Diagnosis is clinical. Immediate angiography is required to confirm location of the occlusion, identify collateral flow, and guide therapy.
Treatment consists of embolectomy (catheter or surgical), thrombolysis, or bypass surgery. The decision to do surgical thromboembolectomy vs thrombolysis is based on the severity of ischemia, the extent or location of the thrombus, and the general medical condition of the patient.
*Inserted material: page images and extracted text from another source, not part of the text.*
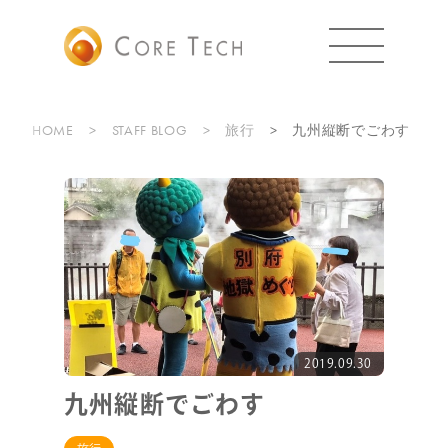
HOME
STAFF BLOG
旅行
九州縦断でごわす
2019.09.30
九州縦断でごわす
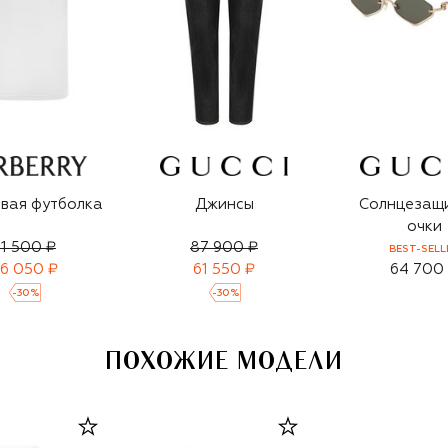
вая футболка
Джинсы
Солнцезащ
очки
1 500 ₽
87 900 ₽
BEST-SELL
6 050 ₽
61 550 ₽
64 700
-
30
%
-
30
%
ПОХОЖИЕ МОДЕЛИ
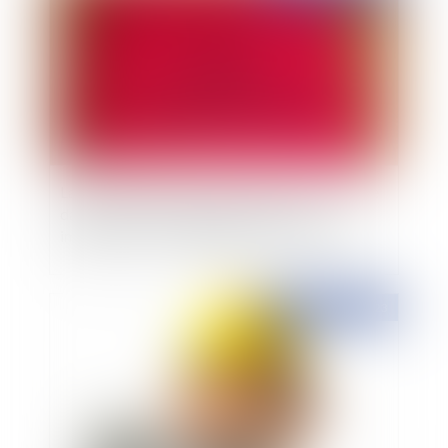
La communication des documents d'urbanisme
dans le cadre des opérations de vente
immobilière : les obligations des communes
Publié le :
11/05/2023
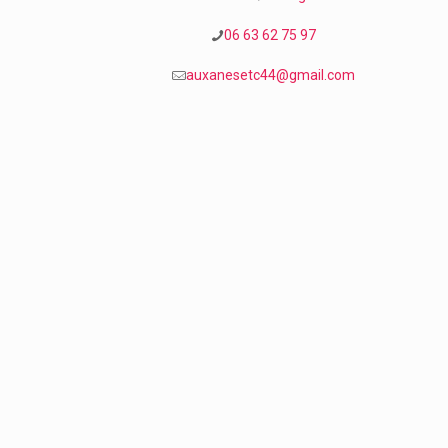
06 63 62 75 97
auxanesetc44@gmail.com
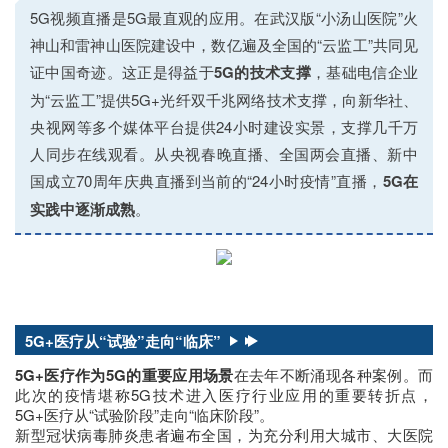
5G视频直播是5G最直观的应用。在武汉版“小汤山医院”火
神山和雷神山医院建设中，数亿遍及全国的“云监工”共同见
证中国奇迹。这正是得益于
5G的技术支撑
，基础电信企业
为“云监工”提供5G+光纤双千兆网络技术支撑，向新华社、
央视网等多个媒体平台提供24小时建设实景，支撑几千万
人同步在线观看。从央视春晚直播、全国两会直播、新中
国成立70周年庆典直播到当前的“24小时疫情”直播，
5G在
实践中逐渐成熟
。
5G+医疗从“试验”走向“临床”
5G+医疗作为5G的重要应用场景
在去年不断涌现各种案例。而
此次的疫情堪称5G技术进入医疗行业应用的重要转折点，
5G+医疗从“试验阶段”走向“临床阶段”。
新型冠状病毒肺炎患者遍布全国，为充分利用大城市、大医院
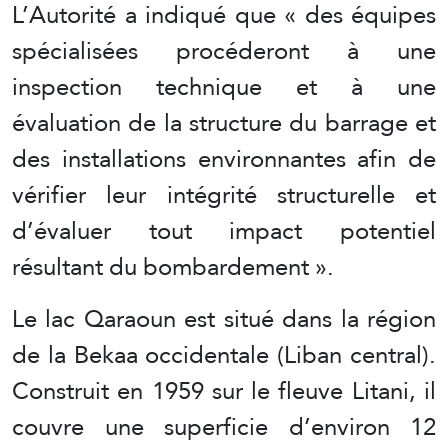
L’Autorité a indiqué que « des équipes
spécialisées procéderont à une
inspection technique et à une
évaluation de la structure du barrage et
des installations environnantes afin de
vérifier leur intégrité structurelle et
d’évaluer tout impact potentiel
résultant du bombardement ».
Le lac Qaraoun est situé dans la région
de la Bekaa occidentale (Liban central).
Construit en 1959 sur le fleuve Litani, il
couvre une superficie d’environ 12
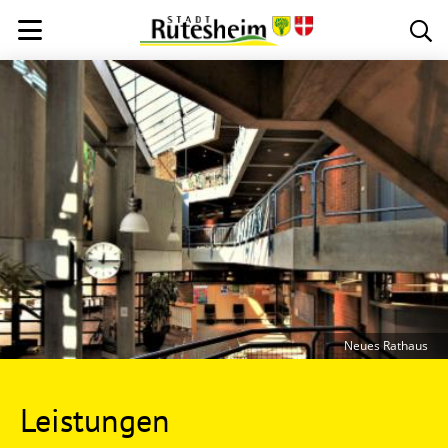
Neues Rathaus
Leistungen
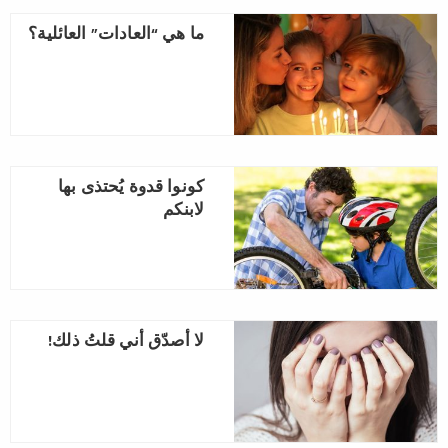
ما هي “العادات” العائلية؟
كونوا قدوة يُحتذى بها
لابنكم
لا أصدّق أني قلتُ ذلك!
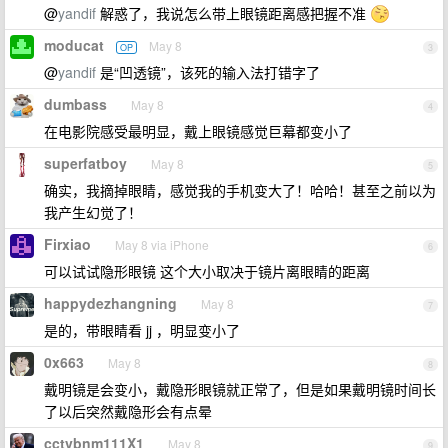
@
yandif
解惑了，我说怎么带上眼镜距离感把握不准
moducat
May 8
OP
3
@
yandif
是“凹透镜”，该死的输入法打错字了
dumbass
May 8
4
在电影院感受最明显，戴上眼镜感觉巨幕都变小了
superfatboy
May 8
5
确实，我摘掉眼睛，感觉我的手机变大了！哈哈！甚至之前以为
我产生幻觉了！
Firxiao
May 8 via iPhone
6
可以试试隐形眼镜 这个大小取决于镜片离眼睛的距离
happydezhangning
May 8
7
是的，带眼睛看 jj ，明显变小了
0x663
May 8
8
戴明镜是会变小，戴隐形眼镜就正常了，但是如果戴明镜时间长
了以后突然戴隐形会有点晕
cctvbnm111X1
May 8
9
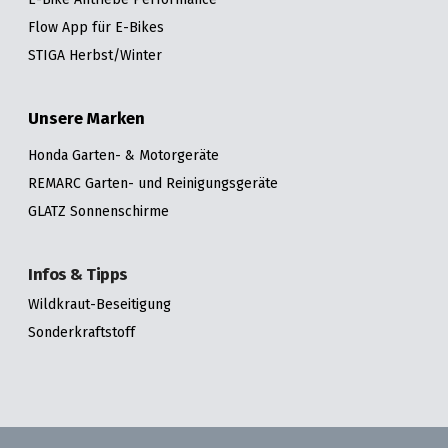
Flow App für E-Bikes
STIGA Herbst/Winter
Unsere Marken
Honda Garten- & Motorgeräte
REMARC Garten- und Reinigungsgeräte
GLATZ Sonnenschirme
Infos & Tipps
Wildkraut-Beseitigung
Sonderkraftstoff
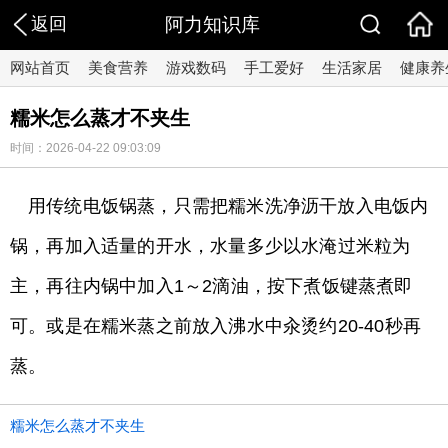
返回
阿力知识库
网站首页
美食营养
游戏数码
手工爱好
生活家居
健康养
糯米怎么蒸才不夹生
时间：2026-04-22 09:03:09
用传统电饭锅蒸，只需把糯米洗净沥干放入电饭内
锅，再加入适量的开水，水量多少以水淹过米粒为
主，再往内锅中加入1～2滴油，按下煮饭键蒸煮即
可。或是在糯米蒸之前放入沸水中汆烫约20-40秒再
蒸。
糯米怎么蒸才不夹生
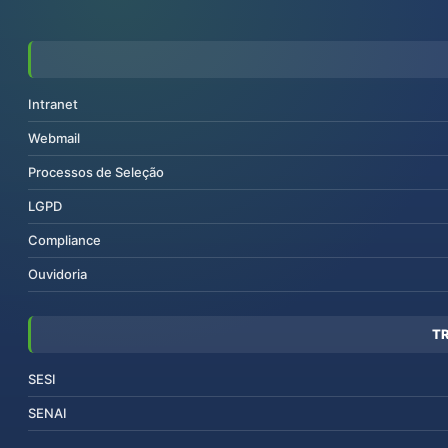
Intranet
Webmail
Processos de Seleção
LGPD
Compliance
Ouvidoria
T
SESI
SENAI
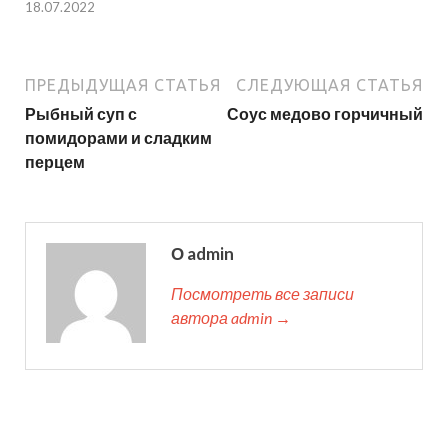
18.07.2022
ПРЕДЫДУЩАЯ СТАТЬЯ
СЛЕДУЮЩАЯ СТАТЬЯ
Рыбный суп с
Соус медово горчичный
помидорами и сладким
перцем
О admin
Посмотреть все записи
автора admin →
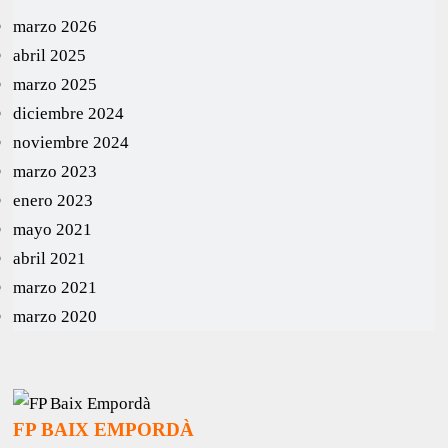
marzo 2026
abril 2025
marzo 2025
diciembre 2024
noviembre 2024
marzo 2023
enero 2023
mayo 2021
abril 2021
marzo 2021
marzo 2020
FP BAIX EMPORDÀ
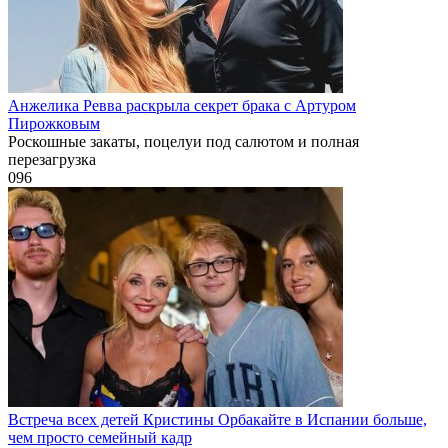
Анжелика Ревва раскрыла секрет брака с Артуром
Пирожковым
Роскошные закаты, поцелуи под салютом и полная
перезагрузка
0
96
Встреча всех детей Кристины Орбакайте в Испании больше,
чем просто семейный кадр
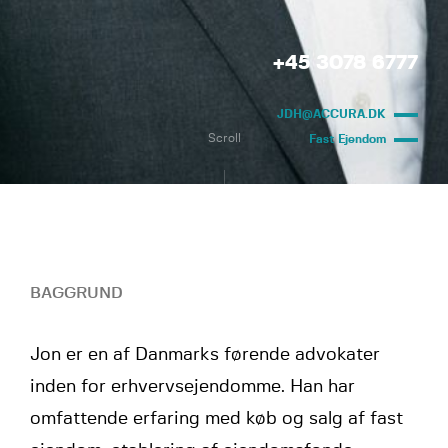
+45 3078 6777
JDH@ACCURA.DK
Scroll
Fast Ejendom
BAGGRUND
Jon er en af Danmarks førende advokater
inden for erhvervsejendomme. Han har
omfattende erfaring med køb og salg af fast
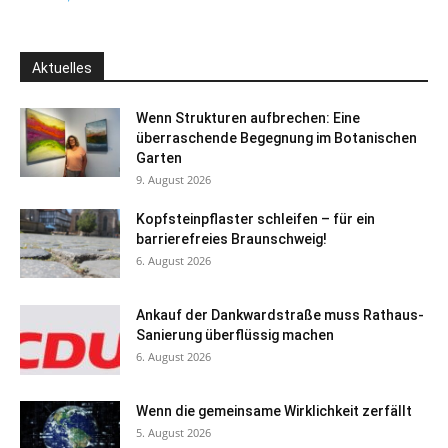
Aktuelles
Wenn Strukturen aufbrechen: Eine
überraschende Begegnung im Botanischen
Garten
9. August 2026
Kopfsteinpflaster schleifen – für ein
barrierefreies Braunschweig!
6. August 2026
Ankauf der Dankwardstraße muss Rathaus-
Sanierung überflüssig machen
6. August 2026
Wenn die gemeinsame Wirklichkeit zerfällt
5. August 2026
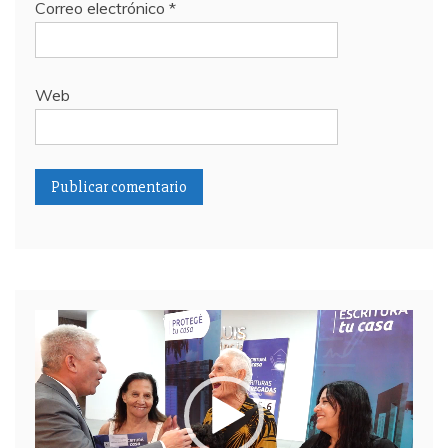
Correo electrónico
*
Web
Reproductor
de
video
A thrombolytic (fibrinolytic) drug, especially when given by regional catheter infusion, is most effective for patients with acute arterial occlusions of <2 wk and intact motor and sensory limb function. Tissue plasminogen activator and urokinase are most commonly used. A catheter is threaded to the occluded area, and the thrombolytic drug is given at a rate appropriate for the patient’s size and the extent of thrombosis. Treatment is usually continued for 4 to 24 h, depending on severity of ischemia and signs of thrombolysis (relief of symptoms and return of pulses or improved blood flow shown by Doppler ultrasonography). About 20 to 30% of patients with acute arterial occlusion require amputation within the first 30 days.